There's a fine line to walk when you're trying to make a midcore sports game. You need to make the game as accessible as possible but, especially if you're one of the big brand holders, you need to ensure that there's something there for more committed players as well.

The problem that NBA 2K Mobile Basketball has is that, when you stick it on auto, your players are just better than when you're actually controlling them. Sure when you're in automatic mode you can still go for shots and defensive moves, but when your team is throwing out moves you've got no idea how to pull off, you're going to get a little annoyed.

It's a shame, because there are some really nice ideas in NBA 2K Mobile Basketball, and when the game is flowing there's a slickness to it that we don't usually see on mobile. But that off-kilter balance means things aren't ever as good as they should be.

From downtown

One thing the game certainly has going for it is how good it looks. And for the most part the animations slip by smooth like silk. That said, on an iPhone 7 there was a little bit of chug here and there, but it didn't do too much to detract from the experience.

Once you've been shown the basics you're pretty much left on your own to start playing. There are a number of different game modes, from a single player campaign made up of different seasons, to multiplayer matches that see you taking on other players from around the world. There are drills you can run too.

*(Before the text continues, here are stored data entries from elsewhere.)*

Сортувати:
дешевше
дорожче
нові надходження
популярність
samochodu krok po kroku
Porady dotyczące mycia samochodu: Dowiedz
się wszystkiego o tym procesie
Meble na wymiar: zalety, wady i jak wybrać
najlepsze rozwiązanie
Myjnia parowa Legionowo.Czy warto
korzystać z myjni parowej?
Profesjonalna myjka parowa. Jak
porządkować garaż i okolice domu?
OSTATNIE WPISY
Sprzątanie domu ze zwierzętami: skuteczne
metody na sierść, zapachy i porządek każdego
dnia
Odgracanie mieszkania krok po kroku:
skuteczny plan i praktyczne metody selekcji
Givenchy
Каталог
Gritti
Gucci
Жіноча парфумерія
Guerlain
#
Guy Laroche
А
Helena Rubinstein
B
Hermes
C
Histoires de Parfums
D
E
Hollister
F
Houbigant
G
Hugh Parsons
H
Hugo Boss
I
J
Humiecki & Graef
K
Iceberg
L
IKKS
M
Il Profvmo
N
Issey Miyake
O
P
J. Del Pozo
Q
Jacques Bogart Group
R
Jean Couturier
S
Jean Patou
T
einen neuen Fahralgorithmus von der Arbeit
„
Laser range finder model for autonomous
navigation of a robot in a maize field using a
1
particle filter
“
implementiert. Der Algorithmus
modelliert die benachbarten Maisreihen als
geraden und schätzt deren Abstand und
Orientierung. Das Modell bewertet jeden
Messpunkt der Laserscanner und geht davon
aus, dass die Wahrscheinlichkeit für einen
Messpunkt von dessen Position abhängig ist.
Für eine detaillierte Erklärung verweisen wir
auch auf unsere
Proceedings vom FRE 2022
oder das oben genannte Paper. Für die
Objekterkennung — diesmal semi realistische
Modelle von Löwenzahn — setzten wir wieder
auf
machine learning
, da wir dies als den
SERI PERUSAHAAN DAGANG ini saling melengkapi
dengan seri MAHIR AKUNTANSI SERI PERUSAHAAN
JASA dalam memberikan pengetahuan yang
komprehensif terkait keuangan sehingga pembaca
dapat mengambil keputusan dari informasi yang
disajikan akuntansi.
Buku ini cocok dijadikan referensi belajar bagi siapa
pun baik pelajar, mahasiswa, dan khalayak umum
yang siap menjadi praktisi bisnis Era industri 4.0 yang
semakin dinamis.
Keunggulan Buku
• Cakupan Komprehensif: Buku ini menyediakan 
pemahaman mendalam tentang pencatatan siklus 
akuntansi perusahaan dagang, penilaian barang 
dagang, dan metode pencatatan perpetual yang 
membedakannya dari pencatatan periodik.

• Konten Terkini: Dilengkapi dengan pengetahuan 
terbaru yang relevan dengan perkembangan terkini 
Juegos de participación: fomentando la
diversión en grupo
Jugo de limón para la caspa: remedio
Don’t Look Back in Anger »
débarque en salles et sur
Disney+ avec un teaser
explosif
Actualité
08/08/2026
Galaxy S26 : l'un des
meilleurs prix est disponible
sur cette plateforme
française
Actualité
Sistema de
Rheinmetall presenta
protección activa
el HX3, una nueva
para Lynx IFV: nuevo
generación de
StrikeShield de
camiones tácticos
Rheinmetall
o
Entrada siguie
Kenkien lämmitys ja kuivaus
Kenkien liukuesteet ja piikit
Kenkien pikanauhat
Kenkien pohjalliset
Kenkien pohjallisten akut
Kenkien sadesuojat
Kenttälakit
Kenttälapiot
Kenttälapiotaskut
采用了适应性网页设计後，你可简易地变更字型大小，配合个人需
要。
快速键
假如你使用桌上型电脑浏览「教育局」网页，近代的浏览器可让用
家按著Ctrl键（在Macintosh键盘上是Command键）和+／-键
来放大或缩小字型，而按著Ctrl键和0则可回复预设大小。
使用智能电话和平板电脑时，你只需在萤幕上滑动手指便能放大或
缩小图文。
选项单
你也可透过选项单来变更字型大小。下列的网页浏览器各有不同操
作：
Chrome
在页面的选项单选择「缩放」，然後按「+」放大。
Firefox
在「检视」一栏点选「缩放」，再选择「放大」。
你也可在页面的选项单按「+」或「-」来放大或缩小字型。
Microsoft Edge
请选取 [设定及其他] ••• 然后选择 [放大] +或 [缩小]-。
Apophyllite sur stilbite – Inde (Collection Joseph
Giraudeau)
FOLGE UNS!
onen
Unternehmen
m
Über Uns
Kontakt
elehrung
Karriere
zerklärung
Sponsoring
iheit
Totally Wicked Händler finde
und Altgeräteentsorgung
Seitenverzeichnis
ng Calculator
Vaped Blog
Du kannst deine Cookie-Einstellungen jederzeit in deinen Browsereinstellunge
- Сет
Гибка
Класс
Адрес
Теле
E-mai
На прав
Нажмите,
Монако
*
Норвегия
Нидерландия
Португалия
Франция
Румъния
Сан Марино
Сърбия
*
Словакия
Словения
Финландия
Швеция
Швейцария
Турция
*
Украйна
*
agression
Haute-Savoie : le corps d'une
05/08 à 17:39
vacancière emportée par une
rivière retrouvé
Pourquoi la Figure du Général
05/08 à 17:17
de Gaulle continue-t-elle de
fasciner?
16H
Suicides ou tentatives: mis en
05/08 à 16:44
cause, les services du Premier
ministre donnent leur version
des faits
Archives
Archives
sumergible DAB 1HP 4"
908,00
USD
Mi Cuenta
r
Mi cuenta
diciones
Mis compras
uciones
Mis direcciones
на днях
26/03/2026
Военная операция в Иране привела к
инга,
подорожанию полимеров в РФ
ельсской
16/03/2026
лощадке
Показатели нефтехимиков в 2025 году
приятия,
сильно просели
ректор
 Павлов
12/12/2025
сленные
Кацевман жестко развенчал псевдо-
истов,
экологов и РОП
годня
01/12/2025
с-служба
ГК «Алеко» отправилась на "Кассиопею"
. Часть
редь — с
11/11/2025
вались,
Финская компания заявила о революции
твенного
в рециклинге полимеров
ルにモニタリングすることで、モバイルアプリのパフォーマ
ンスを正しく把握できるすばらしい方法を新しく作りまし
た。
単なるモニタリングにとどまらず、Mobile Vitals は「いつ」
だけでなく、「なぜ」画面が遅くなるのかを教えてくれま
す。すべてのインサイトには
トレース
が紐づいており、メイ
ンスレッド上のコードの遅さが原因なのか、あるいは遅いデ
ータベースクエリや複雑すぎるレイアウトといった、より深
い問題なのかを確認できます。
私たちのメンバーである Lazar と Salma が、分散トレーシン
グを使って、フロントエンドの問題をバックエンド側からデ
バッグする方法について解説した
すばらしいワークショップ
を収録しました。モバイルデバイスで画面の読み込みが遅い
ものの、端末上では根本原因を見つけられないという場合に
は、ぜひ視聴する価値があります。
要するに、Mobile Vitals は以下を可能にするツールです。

Rather than having a roster of whatever players play for the team you decide to control, here your superstars come in card-form. You'll get a few players to begin with, then you'll need to build up your team by playing, unlocking new stars and upgrading your old ones as you do.

It's going to be a familiar system to anyone who's played the likes of FIFA Mobile before, and NBA 2K Mobile Basketball takes plenty of other leaves from out of that book. Matches here are cut up into different chunks, rather than following the more traditional stylings of the console version of the game.

And that's fine. It's one of the decisions made here to ensure that the game works well on mobile. It's the auto play where things start being a little less fine though. Tap it on and you'll still be able to play, but if you lift your fingers from the screen your team is going to get along alright without you.

In fact, it's going to do better than that. A team on auto will start running plays that you're not going to be able to perform with the limited control options. It isn't just easier to play on auto, your team somehow manages to get better when you choose to do it, and that feels a bit like a slap in the face to anyone still bimbling with the buttons.

Can't buy a bucket

There's enjoyment to be had in NBA 2K Mobile Basketball, but it always feels like it's the game that's having the most fun at your expense. That's going to lead to frustration among any players who are looking for a more meaty basketball experience.

And even casual players are likely to find the auto-mode a little bit too much. Sure, you don't have to turn it on, but when progression through the game's modes is easier when you do, there are times when it's going to be too tempting to resist.

This isn't the full AAA version of the game that some people might have been hoping for, but in trying to open the experience up to as many people as possible, NBA 2K Mobile Basketball only manages to ensure it's going to upset even more.